2 de abril de 2016 | Relacionamentos & Sexo, Sem categoria | Texto: | Ilustração: Isabela Zakimi Innocentini
Não somos a namorada heroína

Na sessão de Relacionamento e Sexo, escrevemos com frequência sobre conceitos que vieram dos filmes, seriados e livros que consumimos. Uma narrativa comum é: garoto-problema se interessa por garota-santa e muda de atitude. É a namorada-heroína: a escolhida para colocar o garoto na linha. Mas na realidade, as atitudes do garoto-problema não são tão facilmente solucionáveis assim. O pior é que esse conceito não vem só da mídia. Você já ouviu sua vó falando algo como “esse menino precisa de uma namorada para ajustar a vida dele”?

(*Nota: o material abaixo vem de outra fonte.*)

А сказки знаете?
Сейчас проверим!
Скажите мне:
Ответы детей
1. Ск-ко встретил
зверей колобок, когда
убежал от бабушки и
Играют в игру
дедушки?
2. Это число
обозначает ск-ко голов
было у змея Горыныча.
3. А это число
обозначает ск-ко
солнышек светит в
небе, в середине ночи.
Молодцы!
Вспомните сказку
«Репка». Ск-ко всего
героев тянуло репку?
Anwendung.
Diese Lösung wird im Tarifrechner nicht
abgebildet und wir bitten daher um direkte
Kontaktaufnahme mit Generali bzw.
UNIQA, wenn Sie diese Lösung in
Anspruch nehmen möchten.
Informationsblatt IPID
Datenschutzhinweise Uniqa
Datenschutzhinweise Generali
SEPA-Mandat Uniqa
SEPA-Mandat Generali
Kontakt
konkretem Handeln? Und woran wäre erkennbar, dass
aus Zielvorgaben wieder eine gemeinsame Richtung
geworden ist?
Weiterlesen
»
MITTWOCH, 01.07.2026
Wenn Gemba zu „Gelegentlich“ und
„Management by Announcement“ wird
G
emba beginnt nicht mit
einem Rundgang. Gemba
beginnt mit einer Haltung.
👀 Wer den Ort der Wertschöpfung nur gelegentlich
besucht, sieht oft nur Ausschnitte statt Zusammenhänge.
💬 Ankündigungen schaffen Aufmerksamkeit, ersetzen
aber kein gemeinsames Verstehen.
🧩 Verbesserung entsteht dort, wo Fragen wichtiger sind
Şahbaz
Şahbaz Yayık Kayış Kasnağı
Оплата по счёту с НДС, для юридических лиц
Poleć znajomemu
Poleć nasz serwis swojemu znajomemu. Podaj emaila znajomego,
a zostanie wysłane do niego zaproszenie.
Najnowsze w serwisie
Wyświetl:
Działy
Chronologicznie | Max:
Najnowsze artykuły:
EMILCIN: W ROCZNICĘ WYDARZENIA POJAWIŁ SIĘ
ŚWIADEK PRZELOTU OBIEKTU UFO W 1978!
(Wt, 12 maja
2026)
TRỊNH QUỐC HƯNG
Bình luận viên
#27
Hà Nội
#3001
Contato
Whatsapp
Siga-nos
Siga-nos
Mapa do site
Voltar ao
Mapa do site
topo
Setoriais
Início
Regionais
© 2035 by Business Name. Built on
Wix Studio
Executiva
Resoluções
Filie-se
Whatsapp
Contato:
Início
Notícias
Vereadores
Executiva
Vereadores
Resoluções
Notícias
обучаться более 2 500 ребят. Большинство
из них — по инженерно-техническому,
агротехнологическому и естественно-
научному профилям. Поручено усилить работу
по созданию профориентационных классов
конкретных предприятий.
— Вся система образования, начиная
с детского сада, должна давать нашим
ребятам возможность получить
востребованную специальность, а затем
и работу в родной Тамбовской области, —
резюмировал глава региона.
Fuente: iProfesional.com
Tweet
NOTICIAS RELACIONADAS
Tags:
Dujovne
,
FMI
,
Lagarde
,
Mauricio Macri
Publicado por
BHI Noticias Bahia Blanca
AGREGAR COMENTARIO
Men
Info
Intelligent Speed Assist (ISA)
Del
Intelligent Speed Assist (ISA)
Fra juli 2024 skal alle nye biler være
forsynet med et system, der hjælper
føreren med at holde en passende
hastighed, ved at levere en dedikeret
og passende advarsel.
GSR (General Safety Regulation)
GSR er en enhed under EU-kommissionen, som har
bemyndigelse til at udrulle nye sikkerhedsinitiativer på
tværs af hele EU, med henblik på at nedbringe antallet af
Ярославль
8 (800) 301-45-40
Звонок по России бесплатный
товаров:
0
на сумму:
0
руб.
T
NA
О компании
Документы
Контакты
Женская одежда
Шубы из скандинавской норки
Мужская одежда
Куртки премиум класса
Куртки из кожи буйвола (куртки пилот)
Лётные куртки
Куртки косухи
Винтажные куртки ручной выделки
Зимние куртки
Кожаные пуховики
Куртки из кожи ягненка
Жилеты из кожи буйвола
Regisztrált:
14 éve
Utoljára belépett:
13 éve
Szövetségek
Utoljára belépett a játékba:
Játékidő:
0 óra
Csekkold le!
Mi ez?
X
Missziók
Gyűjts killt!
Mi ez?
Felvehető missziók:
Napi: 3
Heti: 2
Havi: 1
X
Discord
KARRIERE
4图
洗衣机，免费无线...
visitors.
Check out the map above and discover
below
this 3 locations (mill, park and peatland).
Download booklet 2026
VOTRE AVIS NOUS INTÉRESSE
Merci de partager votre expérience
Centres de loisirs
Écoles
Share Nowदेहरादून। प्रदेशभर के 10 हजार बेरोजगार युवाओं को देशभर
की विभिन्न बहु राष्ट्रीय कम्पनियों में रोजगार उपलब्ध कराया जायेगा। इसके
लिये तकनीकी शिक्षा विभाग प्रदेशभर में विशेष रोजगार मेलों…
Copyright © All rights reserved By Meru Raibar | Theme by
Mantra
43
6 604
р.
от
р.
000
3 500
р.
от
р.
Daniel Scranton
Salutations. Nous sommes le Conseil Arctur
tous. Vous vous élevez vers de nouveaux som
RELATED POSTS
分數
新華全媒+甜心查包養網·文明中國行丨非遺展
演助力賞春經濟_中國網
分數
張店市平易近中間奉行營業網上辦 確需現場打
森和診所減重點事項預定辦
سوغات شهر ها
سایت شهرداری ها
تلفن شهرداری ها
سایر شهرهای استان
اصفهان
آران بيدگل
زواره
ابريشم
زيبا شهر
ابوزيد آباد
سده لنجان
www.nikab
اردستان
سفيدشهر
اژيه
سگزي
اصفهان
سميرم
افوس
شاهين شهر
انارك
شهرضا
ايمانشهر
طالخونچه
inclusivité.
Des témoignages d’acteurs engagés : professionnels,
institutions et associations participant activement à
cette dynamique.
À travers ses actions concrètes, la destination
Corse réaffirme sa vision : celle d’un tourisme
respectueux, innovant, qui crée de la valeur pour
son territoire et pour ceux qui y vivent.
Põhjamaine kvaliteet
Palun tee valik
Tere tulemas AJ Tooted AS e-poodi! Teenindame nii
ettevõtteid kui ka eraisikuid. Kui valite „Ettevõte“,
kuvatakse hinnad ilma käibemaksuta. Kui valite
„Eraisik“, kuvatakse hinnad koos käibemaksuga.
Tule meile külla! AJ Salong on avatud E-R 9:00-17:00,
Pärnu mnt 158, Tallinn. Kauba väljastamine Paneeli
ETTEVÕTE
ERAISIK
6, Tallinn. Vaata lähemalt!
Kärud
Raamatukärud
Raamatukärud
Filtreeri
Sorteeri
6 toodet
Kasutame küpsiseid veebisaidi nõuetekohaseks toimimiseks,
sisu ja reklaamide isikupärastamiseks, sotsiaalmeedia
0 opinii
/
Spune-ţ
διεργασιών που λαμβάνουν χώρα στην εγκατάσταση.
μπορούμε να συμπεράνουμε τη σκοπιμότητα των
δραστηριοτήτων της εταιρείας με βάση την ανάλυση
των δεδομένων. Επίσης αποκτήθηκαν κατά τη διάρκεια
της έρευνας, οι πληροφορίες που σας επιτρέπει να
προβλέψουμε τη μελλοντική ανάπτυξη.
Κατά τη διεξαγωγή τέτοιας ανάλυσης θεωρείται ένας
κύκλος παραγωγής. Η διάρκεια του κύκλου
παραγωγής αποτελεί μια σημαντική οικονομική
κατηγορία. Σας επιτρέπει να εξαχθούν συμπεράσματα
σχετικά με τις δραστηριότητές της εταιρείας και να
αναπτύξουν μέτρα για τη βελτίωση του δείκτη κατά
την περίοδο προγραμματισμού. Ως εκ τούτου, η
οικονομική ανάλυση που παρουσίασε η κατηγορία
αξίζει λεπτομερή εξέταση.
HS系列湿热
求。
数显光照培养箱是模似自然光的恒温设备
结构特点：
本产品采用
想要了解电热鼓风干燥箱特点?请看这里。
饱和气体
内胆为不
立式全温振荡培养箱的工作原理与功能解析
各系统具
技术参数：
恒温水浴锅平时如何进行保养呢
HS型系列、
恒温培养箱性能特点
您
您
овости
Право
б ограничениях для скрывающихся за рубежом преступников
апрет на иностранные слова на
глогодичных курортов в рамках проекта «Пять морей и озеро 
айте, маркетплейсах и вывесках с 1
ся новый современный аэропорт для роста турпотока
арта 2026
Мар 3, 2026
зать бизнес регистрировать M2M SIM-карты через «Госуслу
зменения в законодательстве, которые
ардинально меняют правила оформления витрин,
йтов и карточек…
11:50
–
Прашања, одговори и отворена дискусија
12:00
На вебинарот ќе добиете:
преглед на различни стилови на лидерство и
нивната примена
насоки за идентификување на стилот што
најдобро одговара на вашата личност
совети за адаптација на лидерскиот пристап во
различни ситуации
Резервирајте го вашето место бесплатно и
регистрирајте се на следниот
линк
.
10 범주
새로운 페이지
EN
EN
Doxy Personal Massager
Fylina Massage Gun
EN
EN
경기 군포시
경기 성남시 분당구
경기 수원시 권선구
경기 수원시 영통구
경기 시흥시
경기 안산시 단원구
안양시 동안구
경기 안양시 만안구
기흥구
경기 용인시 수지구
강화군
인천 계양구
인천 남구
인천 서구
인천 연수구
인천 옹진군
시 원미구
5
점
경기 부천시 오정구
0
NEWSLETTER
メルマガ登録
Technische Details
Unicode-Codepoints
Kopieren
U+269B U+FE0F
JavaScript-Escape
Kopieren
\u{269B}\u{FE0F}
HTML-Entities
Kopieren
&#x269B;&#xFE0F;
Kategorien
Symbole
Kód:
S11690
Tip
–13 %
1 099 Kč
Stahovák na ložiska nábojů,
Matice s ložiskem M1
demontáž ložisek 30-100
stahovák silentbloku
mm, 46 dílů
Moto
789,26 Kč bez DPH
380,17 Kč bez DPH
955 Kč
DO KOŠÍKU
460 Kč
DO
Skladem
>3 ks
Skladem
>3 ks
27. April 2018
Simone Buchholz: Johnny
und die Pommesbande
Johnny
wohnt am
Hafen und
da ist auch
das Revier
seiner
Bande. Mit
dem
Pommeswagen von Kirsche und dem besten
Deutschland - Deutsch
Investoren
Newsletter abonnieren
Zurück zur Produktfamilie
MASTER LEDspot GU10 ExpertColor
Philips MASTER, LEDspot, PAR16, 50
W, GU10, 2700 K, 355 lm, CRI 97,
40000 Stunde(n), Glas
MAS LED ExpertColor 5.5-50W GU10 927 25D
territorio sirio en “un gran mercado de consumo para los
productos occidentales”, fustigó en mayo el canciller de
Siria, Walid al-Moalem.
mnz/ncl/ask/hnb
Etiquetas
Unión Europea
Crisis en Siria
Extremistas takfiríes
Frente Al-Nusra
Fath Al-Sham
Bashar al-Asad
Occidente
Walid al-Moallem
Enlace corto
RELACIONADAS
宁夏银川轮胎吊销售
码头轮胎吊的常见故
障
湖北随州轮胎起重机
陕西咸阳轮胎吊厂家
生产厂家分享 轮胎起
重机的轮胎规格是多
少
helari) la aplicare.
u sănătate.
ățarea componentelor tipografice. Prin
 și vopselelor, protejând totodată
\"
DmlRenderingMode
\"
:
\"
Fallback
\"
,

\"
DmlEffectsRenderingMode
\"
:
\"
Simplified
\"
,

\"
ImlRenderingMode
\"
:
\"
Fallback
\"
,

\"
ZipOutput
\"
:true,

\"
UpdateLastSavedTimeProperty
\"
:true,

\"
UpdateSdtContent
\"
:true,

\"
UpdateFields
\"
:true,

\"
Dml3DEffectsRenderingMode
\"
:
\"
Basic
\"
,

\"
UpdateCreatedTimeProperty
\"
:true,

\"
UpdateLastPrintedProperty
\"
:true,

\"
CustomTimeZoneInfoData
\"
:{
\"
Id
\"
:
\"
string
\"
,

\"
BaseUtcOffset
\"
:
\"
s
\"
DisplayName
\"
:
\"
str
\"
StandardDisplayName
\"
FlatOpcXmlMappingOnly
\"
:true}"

Além de nós acreditarmos que podemos mudar a vida da pessoa com quem nos relacionamos, nossos pais, sogras, tias, avós, amigos e papagaios também acreditam. Até mesmos os homens acreditam nisso às vezes! Quantos já ouvi dizendo que “agora que estamos juntos, eu vou mudar” ou “se você terminar comigo, minha vida vai piorar”.  Então é colocada uma pressão sobre as mulheres para que se tornem responsáveis pela vida dos homens.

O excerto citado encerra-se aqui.